| Work to complete |
Search the data for the word "מחדל" and copy each line that has it.

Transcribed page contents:
========================

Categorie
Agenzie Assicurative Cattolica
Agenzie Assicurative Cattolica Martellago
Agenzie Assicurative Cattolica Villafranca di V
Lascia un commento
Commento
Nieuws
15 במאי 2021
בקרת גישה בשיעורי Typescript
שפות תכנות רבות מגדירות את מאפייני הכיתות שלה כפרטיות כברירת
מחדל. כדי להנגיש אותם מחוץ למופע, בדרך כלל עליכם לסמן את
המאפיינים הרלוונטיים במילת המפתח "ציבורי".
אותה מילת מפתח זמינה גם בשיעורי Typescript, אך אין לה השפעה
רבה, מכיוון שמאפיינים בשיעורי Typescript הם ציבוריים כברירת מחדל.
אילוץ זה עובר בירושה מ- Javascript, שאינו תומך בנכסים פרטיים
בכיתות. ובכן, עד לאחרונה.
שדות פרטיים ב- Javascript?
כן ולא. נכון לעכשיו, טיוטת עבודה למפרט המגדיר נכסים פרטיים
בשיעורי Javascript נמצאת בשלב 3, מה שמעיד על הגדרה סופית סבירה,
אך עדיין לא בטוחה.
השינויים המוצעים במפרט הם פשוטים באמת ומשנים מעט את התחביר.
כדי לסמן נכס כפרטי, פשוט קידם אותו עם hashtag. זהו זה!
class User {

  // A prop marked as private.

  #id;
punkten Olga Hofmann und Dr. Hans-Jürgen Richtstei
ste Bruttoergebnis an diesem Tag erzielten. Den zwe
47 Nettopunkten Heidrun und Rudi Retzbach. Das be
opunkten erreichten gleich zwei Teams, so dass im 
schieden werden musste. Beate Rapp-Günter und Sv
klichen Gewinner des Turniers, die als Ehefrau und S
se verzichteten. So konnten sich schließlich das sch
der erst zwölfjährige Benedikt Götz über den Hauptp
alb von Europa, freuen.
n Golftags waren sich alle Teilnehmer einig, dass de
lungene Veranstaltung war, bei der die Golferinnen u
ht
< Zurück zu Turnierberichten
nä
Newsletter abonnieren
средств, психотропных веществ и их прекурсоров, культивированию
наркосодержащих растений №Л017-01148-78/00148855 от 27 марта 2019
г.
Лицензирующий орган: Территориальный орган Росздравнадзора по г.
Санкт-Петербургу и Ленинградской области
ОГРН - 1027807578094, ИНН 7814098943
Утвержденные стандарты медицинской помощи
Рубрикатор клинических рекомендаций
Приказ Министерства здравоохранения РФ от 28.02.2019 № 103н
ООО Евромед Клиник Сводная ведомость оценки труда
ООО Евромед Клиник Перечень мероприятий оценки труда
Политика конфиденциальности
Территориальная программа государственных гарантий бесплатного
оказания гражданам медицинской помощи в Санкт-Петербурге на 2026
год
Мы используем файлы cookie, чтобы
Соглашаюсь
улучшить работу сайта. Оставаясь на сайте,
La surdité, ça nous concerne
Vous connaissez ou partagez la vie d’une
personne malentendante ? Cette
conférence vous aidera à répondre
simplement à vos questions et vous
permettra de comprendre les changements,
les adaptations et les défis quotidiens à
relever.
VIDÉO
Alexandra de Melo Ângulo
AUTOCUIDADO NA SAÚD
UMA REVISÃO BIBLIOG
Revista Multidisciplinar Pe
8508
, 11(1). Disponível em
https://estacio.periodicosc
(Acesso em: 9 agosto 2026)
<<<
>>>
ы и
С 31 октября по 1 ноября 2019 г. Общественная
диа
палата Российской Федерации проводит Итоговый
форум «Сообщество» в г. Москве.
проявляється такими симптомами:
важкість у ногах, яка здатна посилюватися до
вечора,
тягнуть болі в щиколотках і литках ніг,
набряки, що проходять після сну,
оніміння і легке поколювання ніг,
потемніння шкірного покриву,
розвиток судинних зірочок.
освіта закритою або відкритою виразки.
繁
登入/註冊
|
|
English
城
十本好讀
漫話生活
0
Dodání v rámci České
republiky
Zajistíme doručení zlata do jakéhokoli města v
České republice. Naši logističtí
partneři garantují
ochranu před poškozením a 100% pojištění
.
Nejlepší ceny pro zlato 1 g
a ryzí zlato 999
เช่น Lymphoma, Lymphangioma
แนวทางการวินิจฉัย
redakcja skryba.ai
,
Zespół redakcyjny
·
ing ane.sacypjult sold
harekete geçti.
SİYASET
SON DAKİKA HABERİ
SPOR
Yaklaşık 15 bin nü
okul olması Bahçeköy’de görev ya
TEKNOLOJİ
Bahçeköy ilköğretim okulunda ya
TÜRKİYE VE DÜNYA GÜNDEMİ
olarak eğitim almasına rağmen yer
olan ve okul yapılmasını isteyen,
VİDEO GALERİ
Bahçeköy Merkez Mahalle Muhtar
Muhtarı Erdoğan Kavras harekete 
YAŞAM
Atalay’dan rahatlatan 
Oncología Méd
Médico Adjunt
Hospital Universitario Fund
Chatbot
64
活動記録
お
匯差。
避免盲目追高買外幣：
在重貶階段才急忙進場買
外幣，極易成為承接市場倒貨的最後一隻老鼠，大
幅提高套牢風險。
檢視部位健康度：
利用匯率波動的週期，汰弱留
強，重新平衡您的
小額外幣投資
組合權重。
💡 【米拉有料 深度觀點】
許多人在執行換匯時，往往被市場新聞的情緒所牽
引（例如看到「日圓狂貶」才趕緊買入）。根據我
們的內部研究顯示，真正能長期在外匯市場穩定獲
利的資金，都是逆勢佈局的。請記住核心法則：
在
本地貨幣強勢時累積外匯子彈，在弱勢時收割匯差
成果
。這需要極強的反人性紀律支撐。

========================

| Solution |
מחדל. כדי להנגיש אותם מחוץ למופע, בדרך כלל עליכם לסמן את
רבה, מכיוון שמאפיינים בשיעורי Typescript הם ציבוריים כברירת מחדל.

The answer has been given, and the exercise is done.